At perhaps the single most crucial moment of the whole case, Mr. Flynn’s former counsel betrayed his trust by withholding the very pieces of information Mr. Flynn needed to make his final decision whether to plead guilty on November 30, 2017. Covington should have shared with Mr. Flynn the precise information the government disclosed to them at the last minute. The lawyers did not do so. The Flynns did not hear or understand what the government had advised it told Covington at the eleventh hour. This remarkable and directly prejudicial failure of Mr. Flynn’s former counsel to provide the effective assistance of counsel required by the Sixth Amendment at the most crucial time is sufficient alone to require withdrawal of his plea. It is wholly unreasonable and outside the range of acceptable lawyerly behavior, let alone competence, for counsel—not the government, but the defendant’s own counsel—to withhold crucial information that effectively disables the defendant from making a truly voluntary or intelligent decision whether or not to plead guilty.

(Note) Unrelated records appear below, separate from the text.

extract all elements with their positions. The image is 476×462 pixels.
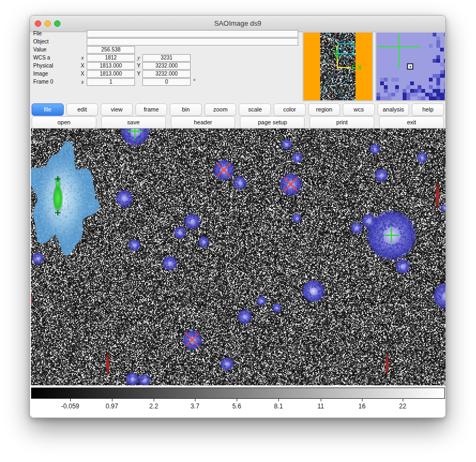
info-label-frame: Frame 0	[33, 79, 53, 85]
colorbar-tick-label: 16	[346, 403, 378, 410]
menu-wcs-button[interactable]: wcs	[343, 103, 375, 116]
colorbar-tick-label: 8.1	[262, 403, 294, 410]
info-row-frame: Frame 0x10°	[31, 78, 301, 86]
menu-bin-button[interactable]: bin	[170, 103, 202, 116]
colorbar-tick	[237, 399, 237, 401]
colorbar-tick-label: 3.7	[179, 403, 211, 410]
colorbar-tick	[70, 399, 71, 401]
colorbar-tick-label: 2.2	[138, 403, 170, 410]
colorbar-tick	[112, 399, 112, 401]
file-actions-bar: opensaveheaderpage setupprintexit	[32, 116, 444, 129]
colorbar-tick	[403, 399, 403, 401]
menu-edit-button[interactable]: edit	[66, 103, 99, 116]
info-row-file: File	[31, 30, 301, 38]
physical-x-field: 1813.000	[87, 62, 135, 70]
colorbar-tick-label: 22	[387, 403, 419, 410]
colorbar-tick-label: 5.6	[221, 403, 253, 410]
menu-color-button[interactable]: color	[274, 103, 306, 116]
menu-help-button[interactable]: help	[412, 103, 444, 116]
physical-y-field: 3232.000	[142, 62, 191, 70]
panner[interactable]	[303, 32, 373, 101]
image-y-field: 3232.000	[142, 70, 191, 78]
physical-x-label: X	[79, 63, 86, 69]
menu-region-button[interactable]: region	[308, 103, 341, 116]
info-row-value: Value256.538	[31, 46, 301, 54]
object-field	[87, 38, 298, 46]
info-label-physical: Physical	[33, 63, 53, 69]
wcs-y-field: 3231	[142, 54, 191, 62]
menu-file-button[interactable]: file	[32, 103, 64, 116]
colorbar-tick	[154, 399, 154, 401]
open-button[interactable]: open	[32, 116, 96, 129]
menu-scale-button[interactable]: scale	[239, 103, 271, 116]
wcs-y-label: y	[135, 55, 142, 61]
colorbar-section: -0.0590.972.23.75.68.1111622	[30, 385, 445, 418]
colorbar-tick	[278, 399, 279, 401]
panner-canvas[interactable]	[304, 33, 372, 100]
save-button[interactable]: save	[101, 116, 166, 129]
header-button[interactable]: header	[171, 116, 236, 129]
menu-view-button[interactable]: view	[101, 103, 133, 116]
info-label-file: File	[33, 31, 42, 36]
colorbar-tick-label: 11	[305, 403, 337, 410]
info-label-wcs: WCS a	[33, 55, 50, 61]
image-x-field: 1813.000	[87, 70, 135, 78]
info-row-image: ImageX1813.000Y3232.000	[31, 70, 301, 78]
colorbar-tick	[321, 399, 321, 401]
image-y-label: Y	[135, 71, 142, 77]
wcs-x-label: x	[79, 55, 86, 61]
frame-y-field: 0	[142, 78, 191, 86]
frame-degree-symbol: °	[193, 78, 195, 84]
info-label-image: Image	[33, 71, 48, 77]
info-label-object: Object	[33, 39, 49, 44]
info-row-physical: PhysicalX1813.000Y3232.000	[31, 62, 301, 70]
colorbar-tick-label: -0.059	[54, 403, 86, 410]
menu-bar: fileeditviewframebinzoomscalecolorregion…	[32, 103, 444, 116]
menu-zoom-button[interactable]: zoom	[205, 103, 237, 116]
window-title: SAOImage ds9	[30, 19, 445, 27]
colorbar-tick-label: 0.97	[96, 403, 128, 410]
colorbar-gradient[interactable]	[31, 388, 445, 399]
main-image-canvas[interactable]	[31, 128, 446, 386]
info-label-value: Value	[33, 47, 47, 53]
exit-button[interactable]: exit	[379, 116, 444, 129]
menu-frame-button[interactable]: frame	[135, 103, 168, 116]
frame-x-label: x	[79, 79, 86, 85]
print-button[interactable]: print	[309, 116, 374, 129]
colorbar-tick	[362, 399, 362, 401]
page-setup-button[interactable]: page setup	[240, 116, 305, 129]
image-x-label: X	[79, 71, 86, 77]
info-row-wcs: WCS ax1812y3231	[31, 54, 301, 62]
info-row-object: Object	[31, 38, 301, 46]
magnifier-canvas[interactable]	[376, 33, 445, 100]
magnifier[interactable]	[375, 32, 446, 101]
ds9-window: SAOImage ds9 FileObjectValue256.538WCS a…	[29, 15, 446, 418]
menu-analysis-button[interactable]: analysis	[377, 103, 410, 116]
frame-x-field: 1	[87, 78, 135, 86]
desktop: SAOImage ds9 FileObjectValue256.538WCS a…	[0, 0, 476, 462]
file-field	[87, 30, 298, 38]
value-field: 256.538	[87, 46, 135, 54]
physical-y-label: Y	[135, 63, 142, 69]
wcs-x-field: 1812	[87, 54, 135, 62]
colorbar-tick	[195, 399, 195, 401]
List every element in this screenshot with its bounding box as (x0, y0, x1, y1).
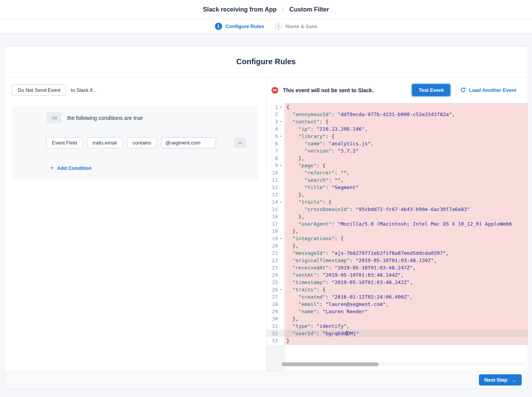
code-line[interactable]: "sentAt": "2019-05-10T01:03:48.144Z", (284, 271, 528, 279)
gutter-line[interactable]: 10 (266, 169, 284, 176)
code-line[interactable]: "title": "Segment" (284, 184, 528, 191)
code-line[interactable]: }, (284, 191, 528, 198)
code-line[interactable]: "created": "2016-01-12T02:24:06.400Z", (284, 293, 528, 301)
line-number: 26 (266, 287, 278, 292)
test-event-button[interactable]: Test Event (412, 84, 450, 96)
fold-arrow-icon[interactable]: ▾ (278, 200, 284, 204)
line-number: 29 (266, 309, 278, 314)
fold-arrow-icon[interactable]: ▾ (278, 135, 284, 138)
code-line[interactable]: "anonymousId": "ddf9ecda-977b-4231-b000-… (284, 111, 528, 118)
fold-arrow-icon[interactable]: ▾ (278, 288, 284, 291)
editor-content: 1▾23▾45▾6789▾1011121314▾1516171819▾20212… (266, 103, 528, 345)
gutter-line[interactable]: 29 (266, 308, 284, 315)
fold-arrow-icon[interactable]: ▾ (278, 120, 284, 123)
rules-panel: Do Not Send Event to Slack if... All the… (4, 77, 266, 371)
code-line[interactable]: "library": { (284, 133, 528, 140)
gutter-line[interactable]: 26▾ (266, 286, 284, 293)
gutter-line[interactable]: 4 (266, 125, 284, 133)
horizontal-scrollbar[interactable] (282, 362, 527, 366)
gutter-line[interactable]: 8 (266, 154, 284, 162)
code-line[interactable]: "version": "3.7.2" (284, 147, 528, 154)
gutter-line[interactable]: 9▾ (266, 162, 284, 169)
stepper: 1 Configure Rules 2 Name & Save (0, 19, 532, 33)
gutter-line[interactable]: 23 (266, 264, 284, 271)
code-line[interactable]: "traits": { (284, 198, 528, 206)
gutter-line[interactable]: 24 (266, 271, 284, 279)
step-configure-rules[interactable]: 1 Configure Rules (215, 23, 264, 30)
gutter-line[interactable]: 16 (266, 213, 284, 220)
code-line[interactable]: }, (284, 213, 528, 220)
step-name-save[interactable]: 2 Name & Save (275, 23, 317, 30)
gutter-line[interactable]: 13 (266, 191, 284, 198)
fold-arrow-icon[interactable]: ▾ (278, 237, 284, 240)
match-all-chip[interactable]: All (47, 112, 62, 123)
editor-code[interactable]: { "anonymousId": "ddf9ecda-977b-4231-b00… (284, 103, 528, 345)
gutter-line[interactable]: 20 (266, 242, 284, 249)
gutter-line[interactable]: 7 (266, 147, 284, 154)
code-line[interactable]: "receivedAt": "2019-05-10T01:03:48.247Z"… (284, 264, 528, 271)
code-line[interactable]: "integrations": { (284, 235, 528, 242)
scrollbar-thumb[interactable] (282, 362, 379, 366)
gutter-line[interactable]: 2 (266, 111, 284, 118)
gutter-line[interactable]: 12 (266, 184, 284, 191)
line-number: 25 (266, 279, 278, 285)
code-line[interactable]: "timestamp": "2019-05-10T01:03:48.242Z", (284, 279, 528, 286)
code-line[interactable]: }, (284, 242, 528, 249)
fold-arrow-icon[interactable]: ▾ (278, 105, 284, 109)
load-another-event-label: Load Another Event (469, 87, 516, 93)
code-line[interactable]: "page": { (284, 162, 528, 169)
field-path-button[interactable]: traits.email (87, 137, 123, 148)
code-line[interactable]: "traits": { (284, 286, 528, 293)
condition-value-input[interactable] (161, 137, 216, 148)
fold-arrow-icon[interactable]: ▾ (278, 164, 284, 167)
gutter-line[interactable]: 32 (266, 330, 284, 337)
code-line[interactable]: "crossDomainId": "95cbdd72-fc67-4b43-b90… (284, 206, 528, 213)
code-line[interactable]: "name": "analytics.js", (284, 140, 528, 147)
gutter-line[interactable]: 5▾ (266, 133, 284, 140)
gutter-line[interactable]: 27 (266, 293, 284, 301)
add-condition-button[interactable]: + Add Condition (50, 165, 91, 171)
gutter-line[interactable]: 14▾ (266, 198, 284, 206)
gutter-line[interactable]: 1▾ (266, 103, 284, 111)
event-field-button[interactable]: Event Field (46, 137, 83, 148)
code-line[interactable]: "name": "Lauren Reeder" (284, 308, 528, 315)
code-line[interactable]: } (284, 337, 528, 344)
do-not-send-event-button[interactable]: Do Not Send Event (12, 85, 66, 96)
code-line[interactable]: "ip": "210.13.208.146", (284, 125, 528, 133)
code-line[interactable]: "email": "lauren@segment.com", (284, 301, 528, 308)
gutter-line[interactable]: 22 (266, 257, 284, 264)
code-line[interactable]: "search": "", (284, 176, 528, 184)
next-step-button[interactable]: Next Step → (479, 374, 522, 385)
json-editor[interactable]: 1▾23▾45▾6789▾1011121314▾1516171819▾20212… (266, 103, 528, 371)
gutter-line[interactable]: 33 (266, 337, 284, 344)
breadcrumb-primary[interactable]: Slack receiving from App (203, 6, 276, 13)
code-line[interactable]: "referrer": "", (284, 169, 528, 176)
code-line[interactable]: "messageId": "ajs-7b8270771eb2f1f8a87eed… (284, 249, 528, 257)
gutter-line[interactable]: 25 (266, 279, 284, 286)
code-line[interactable]: "type": "identify", (284, 322, 528, 330)
gutter-line[interactable]: 3▾ (266, 118, 284, 125)
gutter-line[interactable]: 21 (266, 249, 284, 257)
code-line[interactable]: "userId": "bgrqbddDMj" (284, 330, 528, 337)
code-line[interactable]: }, (284, 315, 528, 322)
code-line[interactable]: { (284, 103, 528, 111)
gutter-line[interactable]: 30 (266, 315, 284, 322)
gutter-line[interactable]: 31 (266, 322, 284, 330)
remove-condition-button[interactable]: × (234, 137, 246, 148)
code-line[interactable]: "context": { (284, 118, 528, 125)
gutter-line[interactable]: 18 (266, 228, 284, 235)
gutter-line[interactable]: 17 (266, 220, 284, 228)
gutter-line[interactable]: 28 (266, 301, 284, 308)
operator-button[interactable]: contains (127, 137, 157, 148)
load-another-event-link[interactable]: Load Another Event (460, 87, 516, 93)
code-line[interactable]: "originalTimestamp": "2019-05-10T01:03:4… (284, 257, 528, 264)
gutter-line[interactable]: 6 (266, 140, 284, 147)
code-line[interactable]: }, (284, 154, 528, 162)
gutter-line[interactable]: 19▾ (266, 235, 284, 242)
code-line[interactable]: "userAgent": "Mozilla/5.0 (Macintosh; In… (284, 220, 528, 228)
close-icon: × (238, 140, 242, 146)
code-line[interactable]: }, (284, 228, 528, 235)
gutter-line[interactable]: 15 (266, 206, 284, 213)
line-number: 16 (266, 214, 278, 219)
gutter-line[interactable]: 11 (266, 176, 284, 184)
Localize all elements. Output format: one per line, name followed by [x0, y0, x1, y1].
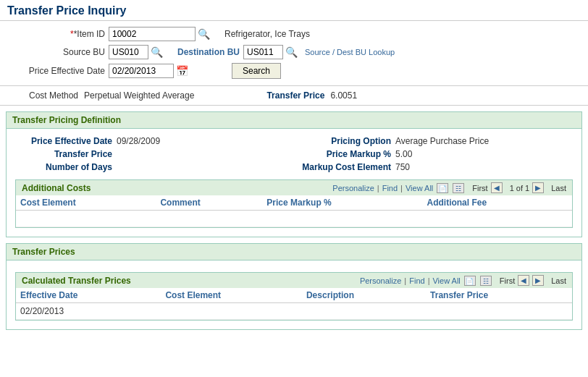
price-eff-date-label: Price Effective Date	[14, 66, 109, 76]
pd-price-markup-value: 5.00	[395, 149, 412, 159]
transfer-pricing-definition-section: Transfer Pricing Definition Price Effect…	[6, 111, 582, 237]
calendar-icon[interactable]: 📅	[176, 65, 188, 77]
tp-nav-prev-btn[interactable]: ◀	[518, 275, 529, 286]
source-bu-lookup-icon[interactable]: 🔍	[151, 46, 163, 58]
ac-export-icon[interactable]: 📄	[437, 183, 448, 193]
tp-col-transfer-price: Transfer Price	[426, 288, 572, 303]
tp-col-eff-date: Effective Date	[16, 288, 161, 303]
ac-viewall-link[interactable]: View All	[406, 184, 433, 192]
pd-transfer-price-label: Transfer Price	[15, 149, 117, 159]
calc-tp-header: Calculated Transfer Prices Personalize |…	[16, 273, 572, 288]
ac-col-cost-element: Cost Element	[16, 195, 156, 211]
ac-nav-last: Last	[551, 184, 566, 192]
item-id-lookup-icon[interactable]: 🔍	[198, 28, 210, 40]
ac-col-price-markup: Price Markup %	[262, 195, 422, 211]
pd-pricing-option-value: Average Purchase Price	[395, 136, 489, 146]
ac-page-info: 1 of 1	[510, 184, 530, 192]
additional-costs-table: Cost Element Comment Price Markup % Addi…	[16, 195, 572, 227]
ac-grid-icon[interactable]: ☷	[453, 183, 464, 193]
tp-personalize-link[interactable]: Personalize	[360, 276, 401, 285]
summary-row: Cost Method Perpetual Weighted Average T…	[0, 85, 588, 106]
pd-price-eff-date-label: Price Effective Date	[15, 136, 117, 146]
transfer-pricing-definition-header: Transfer Pricing Definition	[7, 112, 581, 129]
dest-bu-label: Destination BU	[177, 47, 240, 57]
calc-tp-table: Effective Date Cost Element Description …	[16, 288, 572, 320]
page-title: Transfer Price Inquiry	[0, 0, 588, 21]
pd-price-eff-date-value: 09/28/2009	[117, 136, 160, 146]
additional-costs-header: Additional Costs Personalize | Find | Vi…	[16, 180, 572, 195]
tp-grid-icon[interactable]: ☷	[480, 276, 492, 286]
transfer-prices-header: Transfer Prices	[7, 244, 581, 260]
pd-markup-cost-label: Markup Cost Element	[294, 162, 395, 172]
pd-pricing-option-label: Pricing Option	[294, 136, 395, 146]
tp-find-link[interactable]: Find	[409, 276, 424, 285]
item-description: Refrigerator, Ice Trays	[224, 29, 310, 39]
dest-bu-lookup-icon[interactable]: 🔍	[285, 46, 298, 58]
pd-markup-cost-value: 750	[395, 162, 410, 172]
dest-bu-input[interactable]	[243, 45, 283, 59]
table-row: 02/20/2013	[16, 303, 572, 320]
tp-col-description: Description	[302, 288, 426, 303]
calc-tp-title: Calculated Transfer Prices	[22, 276, 131, 286]
tp-description-cell	[302, 303, 426, 320]
source-dest-lookup-link[interactable]: Source / Dest BU Lookup	[305, 48, 395, 56]
item-id-label: **Item ID	[14, 29, 109, 39]
tp-nav-next-btn[interactable]: ▶	[532, 275, 544, 286]
ac-nav-next-btn[interactable]: ▶	[532, 182, 544, 193]
tp-eff-date-cell: 02/20/2013	[16, 303, 161, 320]
tp-transfer-price-cell	[426, 303, 572, 320]
ac-empty-row	[16, 211, 572, 227]
transfer-price-summary-value: 6.0051	[330, 90, 357, 101]
transfer-price-summary-label: Transfer Price	[266, 90, 324, 101]
ac-nav-prev-btn[interactable]: ◀	[491, 182, 503, 193]
tp-nav-last: Last	[551, 276, 566, 285]
tp-viewall-link[interactable]: View All	[432, 276, 460, 285]
additional-costs-title: Additional Costs	[22, 183, 91, 193]
calculated-transfer-prices-section: Calculated Transfer Prices Personalize |…	[15, 272, 573, 321]
cost-method-label: Cost Method	[29, 90, 78, 101]
source-bu-label: Source BU	[14, 47, 109, 57]
item-id-input[interactable]	[109, 27, 196, 41]
ac-personalize-link[interactable]: Personalize	[332, 184, 374, 192]
ac-col-comment: Comment	[156, 195, 262, 211]
pd-price-markup-label: Price Markup %	[294, 149, 395, 159]
ac-col-additional-fee: Additional Fee	[422, 195, 572, 211]
ac-nav-first: First	[472, 184, 487, 192]
cost-method-value: Perpetual Weighted Average	[84, 90, 194, 101]
source-bu-input[interactable]	[109, 45, 148, 59]
tp-export-icon[interactable]: 📄	[464, 276, 476, 286]
tp-cost-element-cell	[161, 303, 302, 320]
search-button[interactable]: Search	[232, 63, 281, 79]
additional-costs-section: Additional Costs Personalize | Find | Vi…	[15, 179, 573, 228]
tp-nav-first: First	[500, 276, 515, 285]
tp-col-cost-element: Cost Element	[161, 288, 302, 303]
transfer-prices-section: Transfer Prices Calculated Transfer Pric…	[6, 243, 582, 330]
ac-find-link[interactable]: Find	[382, 184, 398, 192]
pd-num-days-label: Number of Days	[15, 162, 117, 172]
price-eff-date-input[interactable]	[109, 64, 174, 78]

The information that counsel withheld concerned prior statements that the two FBI agents who interviewed Mr. Flynn in the White House had made about his “sure demeanor,” the lack of “indicators of deception,” and similar observations.
In an earlier round of briefing in this case, the government represented that it had communicated this information to the defendant on the day that the plea agreement was signed, November 30, 2017. In its December 16, 2019 Opinion, moreover, this Court accepted and relied on that representation. As the Flynn Declarations demonstrate, however, that representation was mistaken: the government almost certainly made a disclosure to the defendant’s counsel on that day, but Covington did not then communicate the information to the defendant himself. Of course, in the vast majority of cases, communication to counsel is communication to the client, but it was not that day.